00:29 Min. Verfügbar bis 03.07.2027

Wirbel um Plakat in Freibad Büren: Frau fasst Jungen an den Hintern

Stand:

Ein im Freibad Büren aufgehängtes Plakat gegen sexuelle Übergriffe sorgt für großen Wirbel. Die Stadt hat es inzwischen entfernen lassen und bittet um Entschuldigung.

Von Thomas Wöstmann

Das Plakat zeigt eine erwachsene Schwimmerin, die einem schwarzen Jungen mit Beinprothese unter Wasser an den Hintern fasst.

Kampagne gegen sexuelle Übergriffe

Es ist eines von mehreren Plakaten einer Kampagne der städtischen Jugendhilfe, die Kinder und Jugendliche für sexuelle Übergriffe im Freibad sensibilisieren soll.
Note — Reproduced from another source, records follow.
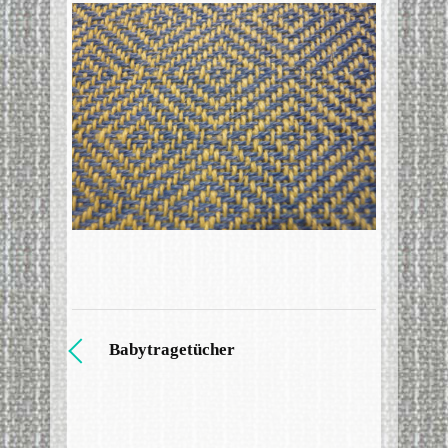
Babytragetücher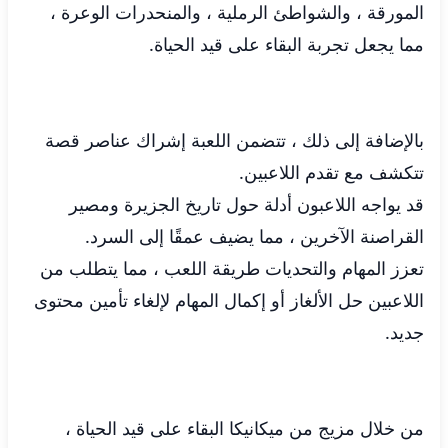
المورقة ، والشواطئ الرملية ، والمنحدرات الوعرة ،
مما يجعل تجربة البقاء على قيد الحياة.
بالإضافة إلى ذلك ، تتضمن اللعبة إشراك عناصر قصة
تتكشف مع تقدم اللاعبين.
قد يواجه اللاعبون أدلة حول تاريخ الجزيرة ومصير
القراصنة الآخرين ، مما يضيف عمقًا إلى السرد.
تعزز المهام والتحديات طريقة اللعب ، مما يتطلب من
اللاعبين حل الألغاز أو إكمال المهام لإلغاء تأمين محتوى
جديد.
من خلال مزيج من ميكانيكا البقاء على قيد الحياة ،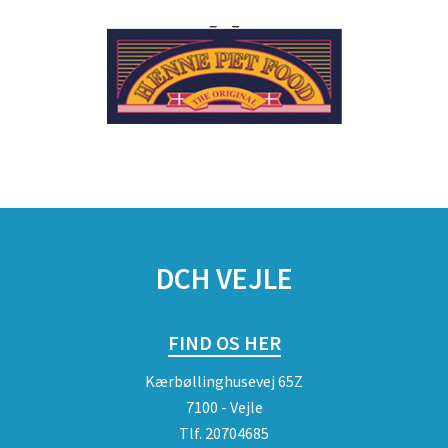
DCH VEJLE
FIND OS HER
Kærbøllinghusevej 65Z
7100 - Vejle
Tlf.
20704685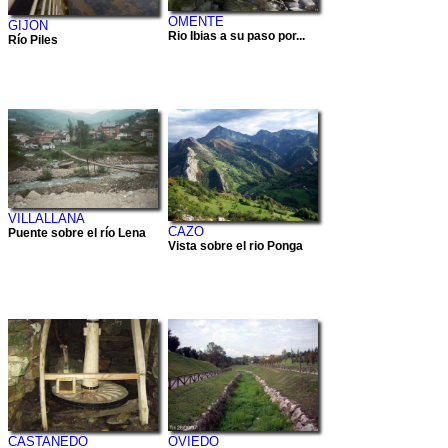
OMENTE
GIJON
Rio Ibias a su paso por...
Río Piles
VILLALLANA
CAZO
Puente sobre el río Lena
Vista sobre el rio Ponga
CASTANEDO
OVIEDO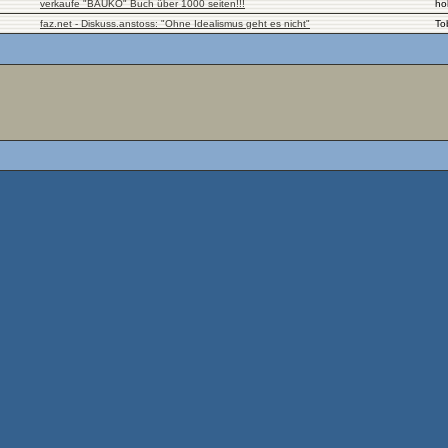
verkaufe "BAUKO" Buch über 1000 seiten!!!
ho
faz.net - Diskuss.anstoss: "Ohne Idealismus geht es nicht"
To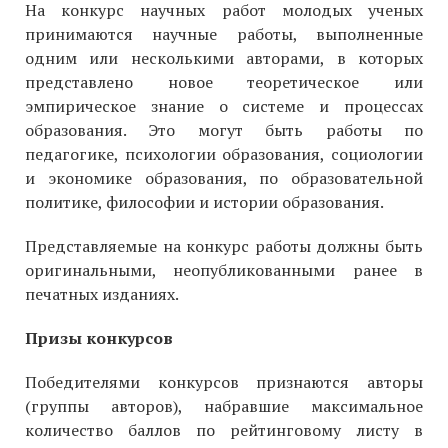
На конкурс научных работ молодых ученых
принимаются научные работы, выполненные
одним или несколькими авторами, в которых
представлено новое теоретическое или
эмпирическое знание о системе и процессах
образования. Это могут быть работы по
педагогике, психологии образования, социологии
и экономике образования, по образовательной
политике, философии и истории образования.
Представляемые на конкурс работы должны быть
оригинальными, неопубликованными ранее в
печатных изданиях.
Призы конкурсов
Победителями конкурсов признаются авторы
(группы авторов), набравшие максимальное
количество баллов по рейтинговому листу в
Betroffene sollen sich mit einem Codewort ans Personal wenden, sobald sie sich belästigt fühlen.

Die Kampagne wurde schon vor Monaten von der städtischen Jugendhilfe in die Wege geleitet, unterstützt von DLRG, Polizei, Kinderschutzbund und anderen Organisationen. Das Plakat war offenbar niemandem aufgefallen.

"Wir bitten um Entschuldigung"

Die Stadt ließ es jetzt entfernen. "Es war niemals unsere Intention, Menschen zu diskriminieren oder Schuld umzudeuten. Sollte dieser Eindruck entstanden sein, möchten wir dafür um Entschuldigung bitten", so Bürgermeister Burkhard Schwuchow (CDU). Gleichwohl stehe man mit voller Überzeugung hinter den Zielen der Kampagne.

Man nehme die Kritik ernst und werde den Vorgang selbstkritisch analysieren, heißt es in der Stellungnahme der Stadt. Dazu gehöre auch, die eigenen Kommunikationsformate neu zu bewerten und zu verbessern.